**TASK PROMPT**
The expected answer is every line from the material below that has the word "content".

(MATERIAL SHOWN Opens)

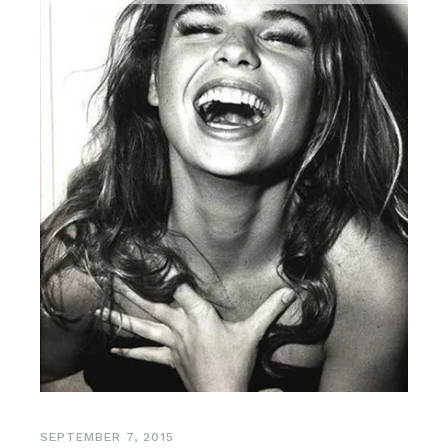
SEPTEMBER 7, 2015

(MATERIAL SHOWN Closes)
(MATERIAL SHOWN Opens)

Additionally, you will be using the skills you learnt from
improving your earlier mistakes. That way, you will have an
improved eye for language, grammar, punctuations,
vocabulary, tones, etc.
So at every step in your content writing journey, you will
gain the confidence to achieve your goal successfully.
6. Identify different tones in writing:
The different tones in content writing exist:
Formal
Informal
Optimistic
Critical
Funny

(MATERIAL SHOWN Closes)

**ANSWER SECTION**
So at every step in your content writing journey, you will
The different tones in content writing exist:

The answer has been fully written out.